===== Material for the task =====
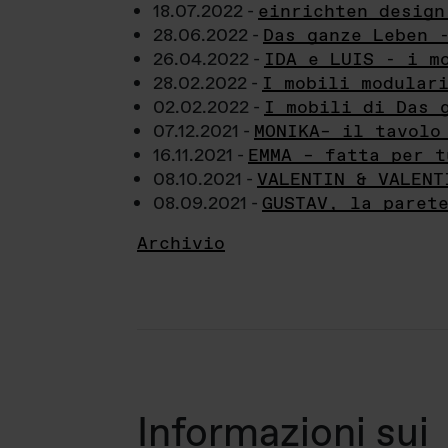
18.07.2022 -
einrichten design
28.06.2022 -
Das ganze Leben 
26.04.2022 -
IDA e LUIS - i m
28.02.2022 -
I mobili modular
02.02.2022 -
I mobili di Das 
07.12.2021 -
MONIKA– il tavolo
16.11.2021 -
EMMA – fatta per t
08.10.2021 -
VALENTIN & VALENT
08.09.2021 -
GUSTAV, la paret
Archivio
Informazioni sui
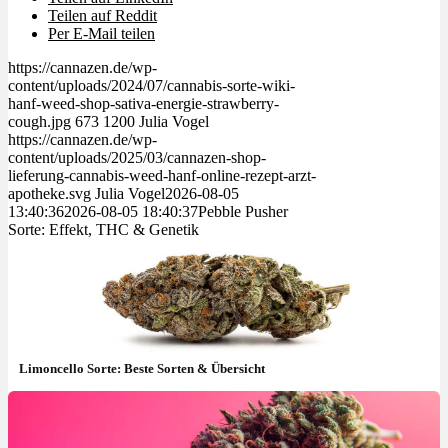
Teilen auf Reddit
Per E-Mail teilen
https://cannazen.de/wp-
content/uploads/2024/07/cannabis-sorte-wiki-
hanf-weed-shop-sativa-energie-strawberry-
cough.jpg
673
1200
Julia Vogel
https://cannazen.de/wp-
content/uploads/2025/03/cannazen-shop-
lieferung-cannabis-weed-hanf-online-rezept-arzt-
apotheke.svg
Julia Vogel
2026-08-05
13:40:36
2026-08-05 18:40:37
Pebble Pusher
Sorte: Effekt, THC & Genetik
Limoncello Sorte: Beste Sorten & Übersicht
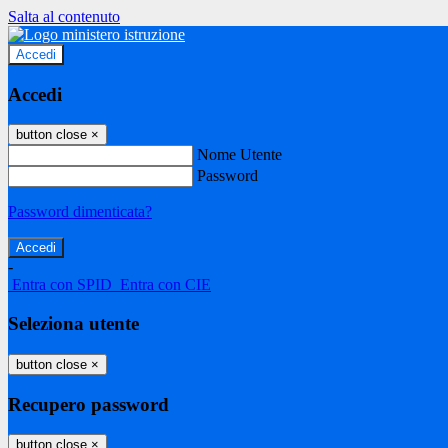
Salta al contenuto
Accedi
Accedi
button close
×
Nome Utente
Password
Password dimenticata?
-
Entra con SPID
Entra con CIE
Seleziona utente
button close
×
Recupero password
button close
×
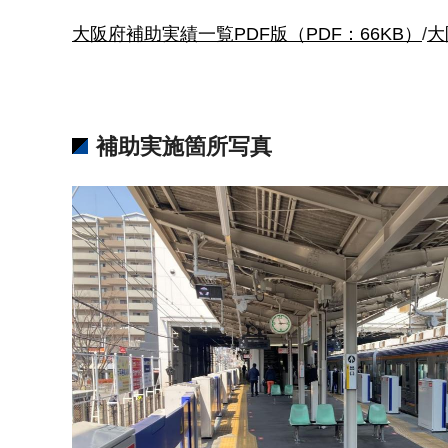
大阪府補助実績一覧PDF版（PDF：66KB）
/
大
補助実施箇所写真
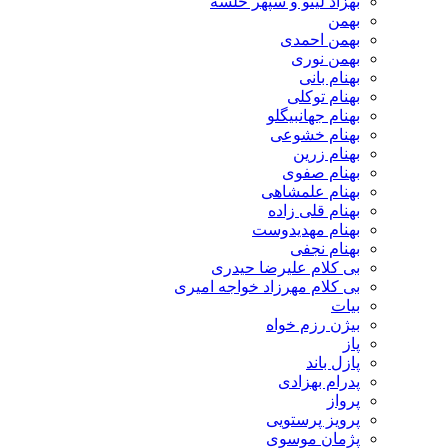
بهزاد لیتو و سپهر خلسه
بهمن
بهمن احمدی
بهمن نوری
بهنام بانی
بهنام توکلی
بهنام جهانبیگلو
بهنام خشوعی
بهنام زرین
بهنام صفوی
بهنام علمشاهی
بهنام قلی زاده
بهنام مهدیدوست
بهنام نجفی
بی کلام علیرضا حیدری
بی کلام مهرزاد خواجه امیری
بیات
بیژن رزم خواه
پاز
پازل باند
پدرام بهزادی
پرواز
پرویز پرستویی
پژمان موسوی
=====
Work required:
Every line of the material that includes the word "shop" needs to be copied.

Solution to this problem:
hanf-weed-shop-sativa-energie-strawberry-
content/uploads/2025/03/cannazen-shop-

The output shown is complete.